*** Opening Entries supplied ***

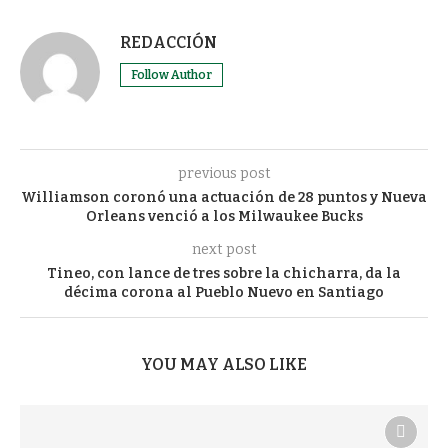
REDACCIÓN
Follow Author
previous post
Williamson coronó una actuación de 28 puntos y Nueva
Orleans venció a los Milwaukee Bucks
next post
Tineo, con lance de tres sobre la chicharra, da la
décima corona al Pueblo Nuevo en Santiago
YOU MAY ALSO LIKE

*** Closing Entries supplied ***

_Work required_:
Every entry above needs to be duplicated precisely, and none of the pictures should appear.

_Solution_:
REDACCIÓN
Follow Author
previous post
Williamson coronó una actuación de 28 puntos y Nueva
Orleans venció a los Milwaukee Bucks
next post
Tineo, con lance de tres sobre la chicharra, da la
décima corona al Pueblo Nuevo en Santiago
YOU MAY ALSO LIKE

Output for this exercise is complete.